VIDEO UNDERSTANDING WITH DEEP NETWORKS

Diploma

ABSTRACT

Video understanding is one of the fundamental problems in computer vision. Videos provide more information to the image recognition task by adding a temporal component through which motion and other information can be additionally used. Encouraged by the success of deep convolutional neural networks (CNNs) on image classification, we extend the deep convolutional networks to video understanding by modeling both spatial and temporal information.

To effectively utilize deep networks, we need a comprehensive understanding of convolutional neural networks. We first study the network on the domain of image retrieval. We show that for instance-level image retrieval, lower layers often perform better than the last layers in convolutional neural networks. We present an approach for extracting convolutional features from different layers of the networks and adopt VLAD encoding to encode features into a single vector for each image. Our work provides guidance for transferring deep convolutional networks to other

tasks.

We then propose and evaluate several deep neural network architectures to combine image information across a video over longer time periods than previously attempted. We propose two methods capable of handling full length videos. The first method explores various convolutional temporal feature pooling architectures, examining the various design choices which need to be made when adapting a CNN for this task. The second proposed method explicitly models the video as an ordered sequence of frames. For this purpose we employ a recurrent neural network that uses Long Short-Term Memory (LSTM) cells which are connected to the output of the underlying CNN.

Next, we propose a multitask learning model ActionFlowNet to train a single stream network directly from raw pixels to jointly estimate optical flow while recognizing actions with convolutional neural networks, capturing both appearance and motion in a single model. Experiments show that our model effectively learns video representation from motion information on unlabeled videos.

While recent deep models for videos show improvement by incorporating optical flow or aggregating high-level appearance across frames, they focus on modeling either the long-term temporal relations or short-term motion. We propose Temporal Difference Networks (TDN) that model both long-term relations and short-term motion from videos. We leverage a simple but effective motion representation: difference of CNN features in our network and jointly modeling the motion at multiple scales in a single CNN.


Introduction

Motivation

Video understanding is one of the fundamental problems in computer vision. Videos provide more information to the image recognition task by adding a temporal component through which motion and other information can be additionally used.
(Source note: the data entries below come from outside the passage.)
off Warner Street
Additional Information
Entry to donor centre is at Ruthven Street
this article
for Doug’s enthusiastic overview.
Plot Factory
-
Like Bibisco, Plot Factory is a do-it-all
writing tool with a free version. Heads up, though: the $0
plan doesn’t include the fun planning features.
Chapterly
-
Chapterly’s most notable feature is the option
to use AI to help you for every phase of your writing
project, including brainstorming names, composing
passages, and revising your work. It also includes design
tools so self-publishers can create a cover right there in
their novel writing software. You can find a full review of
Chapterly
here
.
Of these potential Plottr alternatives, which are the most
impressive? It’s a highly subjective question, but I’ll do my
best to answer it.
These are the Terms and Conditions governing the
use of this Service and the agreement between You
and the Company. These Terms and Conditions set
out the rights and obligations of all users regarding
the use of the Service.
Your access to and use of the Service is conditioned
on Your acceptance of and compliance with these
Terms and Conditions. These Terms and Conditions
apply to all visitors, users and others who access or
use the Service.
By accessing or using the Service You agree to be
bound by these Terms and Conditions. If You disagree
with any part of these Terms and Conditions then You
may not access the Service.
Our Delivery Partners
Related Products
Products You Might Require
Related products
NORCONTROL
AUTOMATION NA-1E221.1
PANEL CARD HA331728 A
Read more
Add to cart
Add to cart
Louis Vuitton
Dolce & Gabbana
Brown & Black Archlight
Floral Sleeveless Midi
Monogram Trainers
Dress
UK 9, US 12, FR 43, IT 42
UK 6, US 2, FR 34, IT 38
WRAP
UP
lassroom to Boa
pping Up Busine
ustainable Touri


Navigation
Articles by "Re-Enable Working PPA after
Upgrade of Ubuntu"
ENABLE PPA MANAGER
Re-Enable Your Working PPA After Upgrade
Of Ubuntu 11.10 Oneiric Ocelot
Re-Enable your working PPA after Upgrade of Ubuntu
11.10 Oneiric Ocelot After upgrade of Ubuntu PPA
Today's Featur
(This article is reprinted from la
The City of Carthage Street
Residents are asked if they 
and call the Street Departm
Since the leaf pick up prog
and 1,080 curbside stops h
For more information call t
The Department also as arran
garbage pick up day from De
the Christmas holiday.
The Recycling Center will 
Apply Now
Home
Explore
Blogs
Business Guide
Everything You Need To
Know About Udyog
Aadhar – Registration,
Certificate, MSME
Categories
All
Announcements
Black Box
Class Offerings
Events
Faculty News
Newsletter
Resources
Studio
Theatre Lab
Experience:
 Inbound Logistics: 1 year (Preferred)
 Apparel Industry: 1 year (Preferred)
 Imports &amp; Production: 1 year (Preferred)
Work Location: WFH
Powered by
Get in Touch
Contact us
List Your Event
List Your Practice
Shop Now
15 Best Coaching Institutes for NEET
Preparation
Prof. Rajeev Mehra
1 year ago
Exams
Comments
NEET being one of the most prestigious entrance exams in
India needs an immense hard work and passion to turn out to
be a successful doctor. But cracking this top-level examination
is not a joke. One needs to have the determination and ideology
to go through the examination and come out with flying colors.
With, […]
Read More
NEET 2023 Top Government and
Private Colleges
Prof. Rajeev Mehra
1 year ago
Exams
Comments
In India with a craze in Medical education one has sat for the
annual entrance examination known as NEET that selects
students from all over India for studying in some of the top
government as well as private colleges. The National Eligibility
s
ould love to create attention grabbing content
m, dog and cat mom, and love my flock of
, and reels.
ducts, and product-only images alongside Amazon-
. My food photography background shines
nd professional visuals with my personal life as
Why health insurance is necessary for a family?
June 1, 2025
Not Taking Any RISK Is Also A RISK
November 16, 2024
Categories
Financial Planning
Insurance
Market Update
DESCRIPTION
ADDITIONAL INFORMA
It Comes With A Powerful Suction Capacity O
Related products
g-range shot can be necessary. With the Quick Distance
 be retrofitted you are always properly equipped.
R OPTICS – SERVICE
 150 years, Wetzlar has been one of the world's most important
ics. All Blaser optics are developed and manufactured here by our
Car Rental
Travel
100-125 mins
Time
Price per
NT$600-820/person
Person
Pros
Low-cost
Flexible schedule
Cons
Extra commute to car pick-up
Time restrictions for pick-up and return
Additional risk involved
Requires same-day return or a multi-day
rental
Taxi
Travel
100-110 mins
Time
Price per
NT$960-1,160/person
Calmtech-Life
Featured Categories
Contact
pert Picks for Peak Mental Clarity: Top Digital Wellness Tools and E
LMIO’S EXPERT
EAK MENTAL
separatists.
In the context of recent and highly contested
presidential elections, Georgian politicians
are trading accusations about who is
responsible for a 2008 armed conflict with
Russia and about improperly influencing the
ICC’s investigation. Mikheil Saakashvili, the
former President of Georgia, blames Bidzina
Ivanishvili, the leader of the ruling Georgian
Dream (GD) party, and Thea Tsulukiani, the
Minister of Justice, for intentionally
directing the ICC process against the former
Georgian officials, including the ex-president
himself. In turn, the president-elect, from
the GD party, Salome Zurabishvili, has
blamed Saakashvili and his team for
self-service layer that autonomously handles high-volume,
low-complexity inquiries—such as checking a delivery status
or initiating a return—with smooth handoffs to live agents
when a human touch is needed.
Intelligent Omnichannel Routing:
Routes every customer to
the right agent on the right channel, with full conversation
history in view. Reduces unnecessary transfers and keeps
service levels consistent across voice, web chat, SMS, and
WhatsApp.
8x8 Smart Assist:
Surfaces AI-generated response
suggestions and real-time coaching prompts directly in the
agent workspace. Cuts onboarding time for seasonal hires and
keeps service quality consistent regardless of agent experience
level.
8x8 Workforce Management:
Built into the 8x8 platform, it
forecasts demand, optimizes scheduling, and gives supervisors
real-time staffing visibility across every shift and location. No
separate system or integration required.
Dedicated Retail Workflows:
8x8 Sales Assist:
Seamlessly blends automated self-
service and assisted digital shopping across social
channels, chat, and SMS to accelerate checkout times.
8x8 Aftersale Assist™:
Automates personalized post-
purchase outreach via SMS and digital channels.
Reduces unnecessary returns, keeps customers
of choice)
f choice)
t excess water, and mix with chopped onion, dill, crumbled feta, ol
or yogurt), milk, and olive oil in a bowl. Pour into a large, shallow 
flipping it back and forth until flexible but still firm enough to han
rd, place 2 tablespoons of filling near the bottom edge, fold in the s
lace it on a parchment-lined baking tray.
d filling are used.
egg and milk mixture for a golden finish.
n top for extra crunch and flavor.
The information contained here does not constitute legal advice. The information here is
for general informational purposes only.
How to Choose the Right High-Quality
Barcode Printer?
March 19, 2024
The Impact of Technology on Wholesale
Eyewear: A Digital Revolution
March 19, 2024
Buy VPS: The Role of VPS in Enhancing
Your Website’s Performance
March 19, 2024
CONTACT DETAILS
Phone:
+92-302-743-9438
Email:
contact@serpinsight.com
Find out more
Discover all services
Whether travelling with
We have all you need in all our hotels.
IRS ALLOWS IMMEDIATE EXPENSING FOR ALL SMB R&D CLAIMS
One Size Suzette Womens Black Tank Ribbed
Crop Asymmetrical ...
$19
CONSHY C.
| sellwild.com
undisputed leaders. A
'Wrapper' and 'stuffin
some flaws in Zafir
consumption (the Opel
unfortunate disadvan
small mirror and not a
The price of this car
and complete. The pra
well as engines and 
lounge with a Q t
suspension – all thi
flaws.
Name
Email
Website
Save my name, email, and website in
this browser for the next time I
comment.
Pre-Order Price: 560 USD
Encouraged by the success of deep convolutional neural networks (CNNs) on image classification, in this dissertation we extend the deep convolutional networks to video understanding by modeling both spatial and temporal information.

Traditionally, video action recognition research has been very successful at extracting local features from videos which encode local spatio-temporal patterns. Hand-crafted features such as Histogram of Oriented Gradients (HOG), Histogram of Optical Flow (HOF), Motion Boundary Histogram (MBH) and trajectories are extracted from the videos. These local descriptors are then encoded to produce a global video-level feature representation with Bag-of-Word (BoW), VLAD, or Fisher vector encodings. By aggregating spatio-temporal local features to obtain global video representations, these approaches are able to obtain state-of-the-art results in a wide range of video recognition benchmarks.

Deep convolutional networks have shown great success in large scale image classification. By learning a hierarchy of feature representations through end-toend optimization, CNNs give superior performance compared to traditional handcrafted features. It shows great success when transferred to other related tasks such as object detection, semantic segmentation and image retrieval. Different improving network architectures have been proposed like AlexNet, VGG, Inception and ResNet.

There have been several challenges on applying deep networks for video understanding. First, appropriate models are needed to learn spatial appearance and temporal information. Both short term motion and long term context are required to obtain full understanding of videos. Second, having one extra dimension compared to images, processing videos are computationally expensive. Efficient algorithms are needed to process large amounts of data.

In this dissertation, we study the problem of video classification with deep networks. We present multiple approaches for video action recognition which focuses on both aggregating long-term temporal information as well as capturing short-term motion and local apppearance.

Approaches

To effectively utilize deep networks, we need comprehensive understanding of convolutional neural networks. We first study the network on the domain of image retrieval. We then propose different network architectures for video classification.

First, we study network architectures for full-length video classification. Second, we introduce methods for learning short-term motion representation for video action recognition. Finally, we propose a framework to jointly model low-level motion and high-level temporal relations.